### Try it
Using the material below, print a verbatim copy of every line from the one containing "This welder generator" through the one containing "issues that require attention.", inclusive, and omit the pictures.
▶
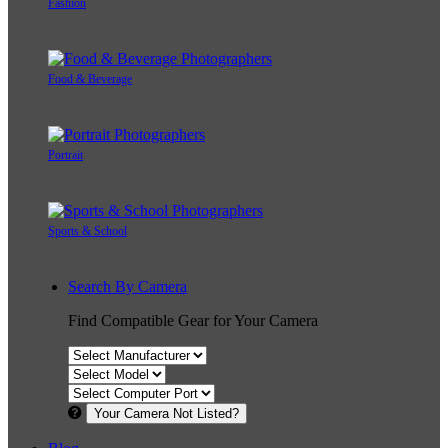
Fashion
Food & Beverage
Portrait
Sports & School
Search By Camera
Find Compatible Gear for Your Camera
Your Camera Not Listed?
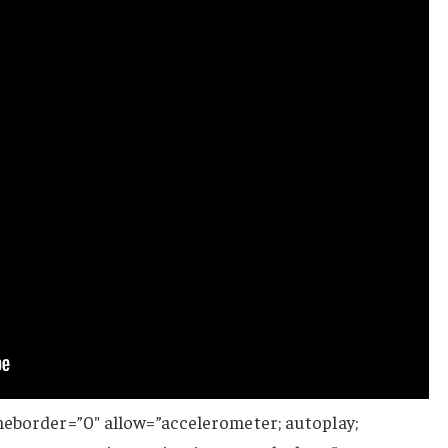
meborder=”0″ allow=”accelerometer; autoplay;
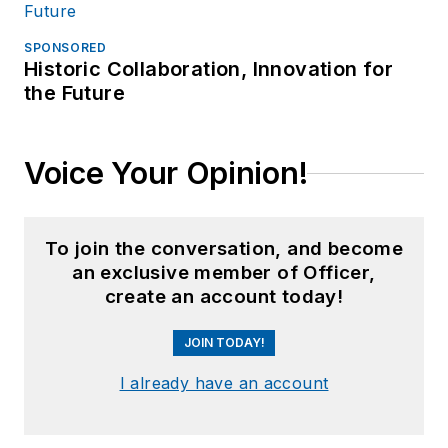
SPONSORED
Historic Collaboration, Innovation for
the Future
Voice Your Opinion!
To join the conversation, and become
an exclusive member of Officer,
create an account today!
JOIN TODAY!
I already have an account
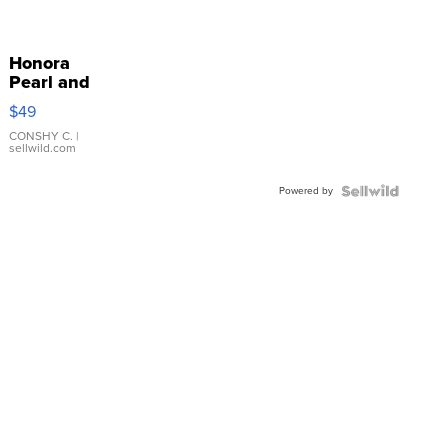
Honora
Pearl and
Pink
$49
Leather
Bracelet
CONSHY C.
|
sellwild.com
Adjustable
Buckle
Powered by
Clo...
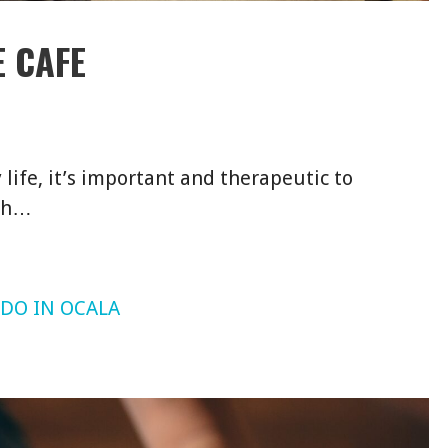
 CAFE
ife, it’s important and therapeutic to
ith…
 DO IN OCALA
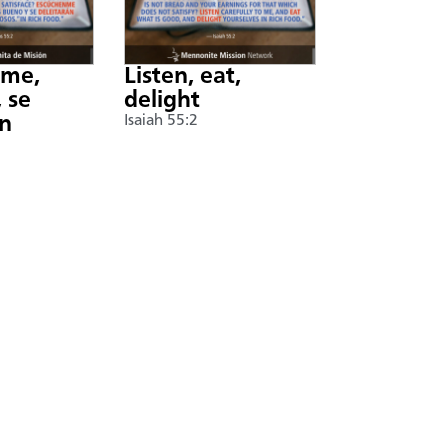
nme,
Listen, eat,
 se
delight
án
Isaiah 55:2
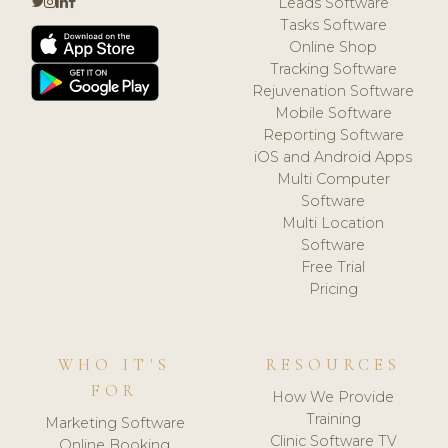
Leads Software
Tasks Software
Online Shop
Tracking Software
Rejuvenation Software
Mobile Software
Reporting Software
iOS and Android Apps
Multi Computer
Software
Multi Location
Software
Free Trial
Pricing
WHO IT'S
RESOURCES
FOR
How We Provide
Training
Marketing Software
Clinic Software TV
Online Booking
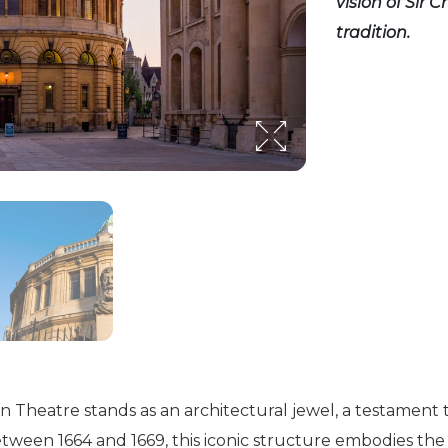
vision of Sir
tradition.
n Theatre stands as an architectural jewel, a testament t
etween 1664 and 1669, this iconic structure embodies the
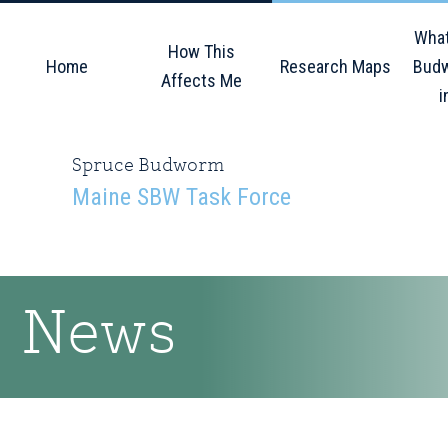
Skip
Skip
Skip
What
to
to
to
How This
Home
Research Maps
Budw
primary
main
primary
Affects Me
i
navigation
content
sidebar
Spruce Budworm
Maine SBW Task Force
News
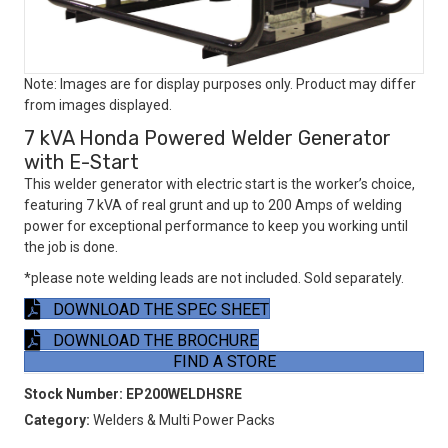
Note: Images are for display purposes only. Product may differ
from images displayed.
7 kVA Honda Powered Welder Generator
with E-Start
This welder generator with electric start is the worker’s choice,
featuring 7 kVA of real grunt and up to 200 Amps of welding
power for exceptional performance to keep you working until
the job is done.
*please note welding leads are not included. Sold separately.
DOWNLOAD THE SPEC SHEET
DOWNLOAD THE BROCHURE
FIND A STORE
Stock Number:
EP200WELDHSRE
Category:
Welders & Multi Power Packs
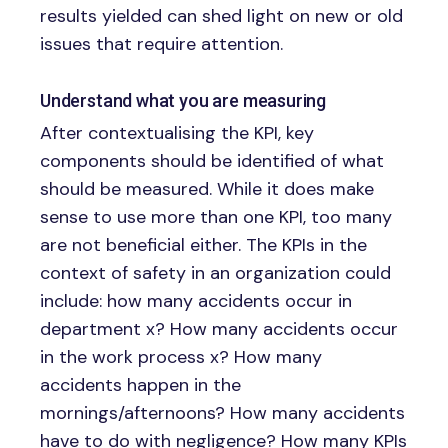
results yielded can shed light on new or old
issues that require attention.
Understand what you are measuring
After contextualising the KPI, key
components should be identified of what
should be measured. While it does make
sense to use more than one KPI, too many
are not beneficial either. The KPIs in the
context of safety in an organization could
include: how many accidents occur in
department x? How many accidents occur
in the work process x? How many
accidents happen in the
mornings/afternoons? How many accidents
have to do with negligence? How many KPIs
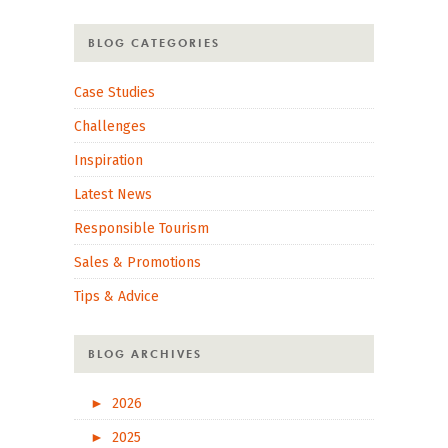
BLOG CATEGORIES
Case Studies
Challenges
Inspiration
Latest News
Responsible Tourism
Sales & Promotions
Tips & Advice
BLOG ARCHIVES
►
2026
►
2025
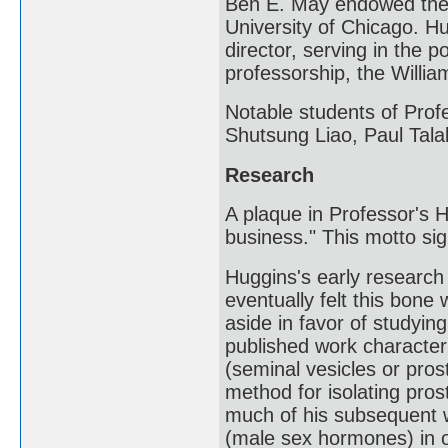
Ben E. May endowed the 
University of Chicago. H
director, serving in the 
professorship, the Willi
Notable students of Pro
Shutsung Liao, Paul Tala
Research
A plaque in Professor's H
business." This motto sig
Huggins's early researc
eventually felt this bone 
aside in favor of studyin
published work character
(seminal vesicles or pros
method for isolating pros
much of his subsequent 
(male sex hormones) in o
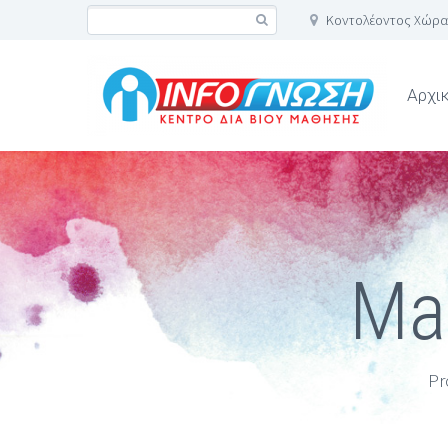
Κοντολέοντος Χώρα
Αρχι
Mas
Pr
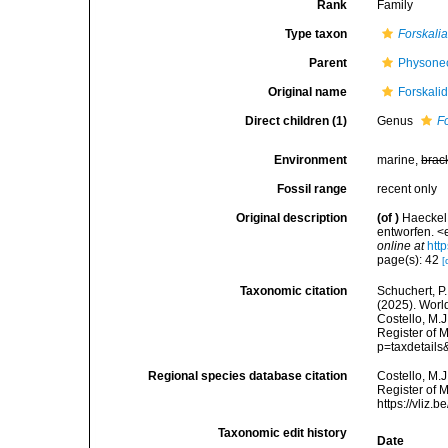
Rank
Family
Type taxon
Forskali
Parent
Physone
Original name
Forskali
Direct children (1)
Genus
F
Environment
marine,
brac
Fossil range
recent only
Original description
(of
)
Haeckel
entworfen. <
online at
htt
page(s): 42
[
Taxonomic citation
Schuchert, P.
(2025). Worl
Costello, M.J
Register of 
p=taxdetail
Regional species database citation
Costello, M.J
Register of 
https://vliz
Taxonomic edit history
Date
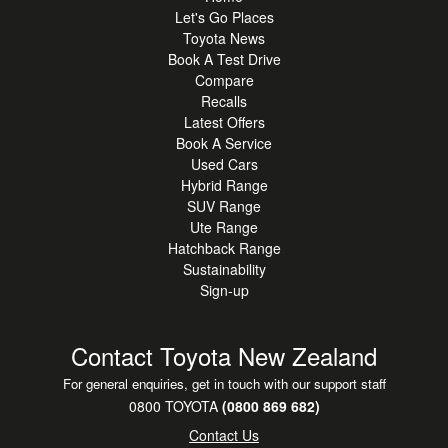
Let's Go Places
Toyota News
Book A Test Drive
Compare
Recalls
Latest Offers
Book A Service
Used Cars
Hybrid Range
SUV Range
Ute Range
Hatchback Range
Sustainability
Sign-up
Contact Toyota New Zealand
For general enquiries, get in touch with our support staff
0800 TOYOTA
(0800 869 682)
Contact Us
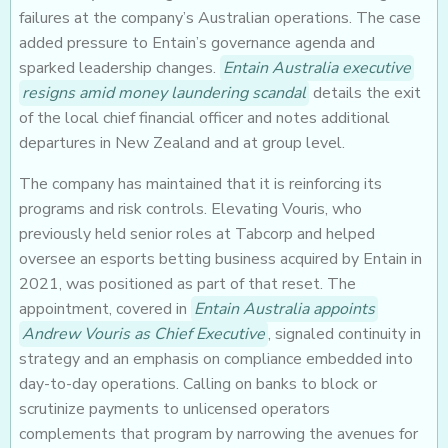
failures at the company’s Australian operations. The case
added pressure to Entain’s governance agenda and
sparked leadership changes.
Entain Australia executive
resigns amid money laundering scandal
details the exit
of the local chief financial officer and notes additional
departures in New Zealand and at group level.
The company has maintained that it is reinforcing its
programs and risk controls. Elevating Vouris, who
previously held senior roles at Tabcorp and helped
oversee an esports betting business acquired by Entain in
2021, was positioned as part of that reset. The
appointment, covered in
Entain Australia appoints
Andrew Vouris as Chief Executive
, signaled continuity in
strategy and an emphasis on compliance embedded into
day-to-day operations. Calling on banks to block or
scrutinize payments to unlicensed operators
complements that program by narrowing the avenues for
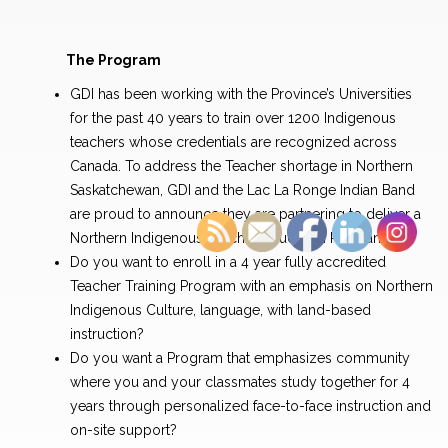
The Program
GDI has been working with the Province’s Universities
for the past 40 years to train over 1200 Indigenous
teachers whose credentials are recognized across
Canada. To address the Teacher shortage in Northern
Saskatchewan, GDI and the Lac La Ronge Indian Band
are proud to announce they are partnering to deliver a
Northern Indigenous Teacher Education Program.
Do you want to enroll in a 4 year fully accredited
Teacher Training Program with an emphasis on Northern
Indigenous Culture, language, with land-based
instruction?
Do you want a Program that emphasizes community
where you and your classmates study together for 4
years through personalized face-to-face instruction and
on-site support?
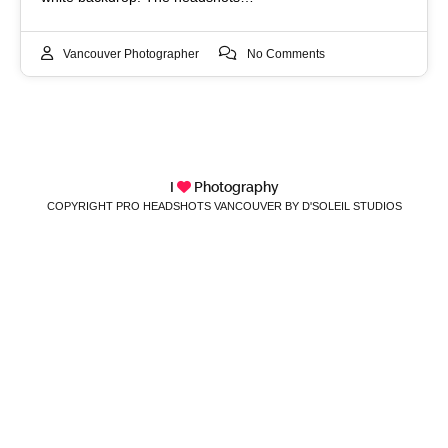
Vancouver Photographer
No Comments
I
Photography
COPYRIGHT PRO HEADSHOTS VANCOUVER BY D'SOLEIL STUDIOS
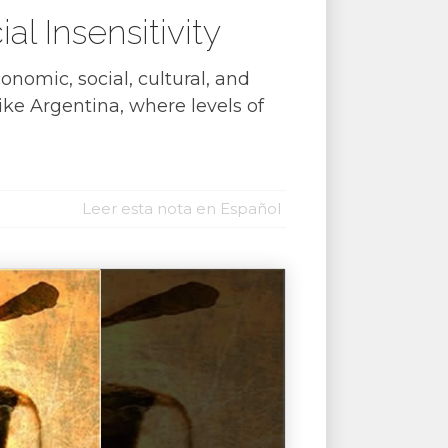
 Insensitivity
nomic, social, cultural, and
ike Argentina, where levels of
Leer esta nota en Español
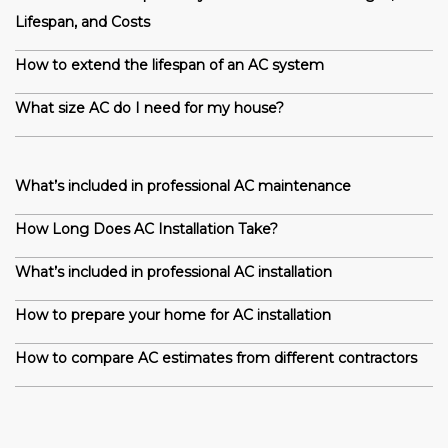
Lifespan, and Costs
How to extend the lifespan of an AC system
What size AC do I need for my house?
What’s included in professional AC maintenance
How Long Does AC Installation Take?
What’s included in professional AC installation
How to prepare your home for AC installation
How to compare AC estimates from different contractors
◀
### Output of the exercise
This welder generator with electric start is the worker’s choice,
featuring 7 kVA of real grunt and up to 200 Amps of welding
power for exceptional performance to keep you working until
the job is done.
*please note welding leads are not included. Sold separately.
DOWNLOAD THE SPEC SHEET
DOWNLOAD THE BROCHURE
FIND A STORE
Stock Number:
EP200WELDHSRE
Category:
Welders & Multi Power Packs
results yielded can shed light on new or old
issues that require attention.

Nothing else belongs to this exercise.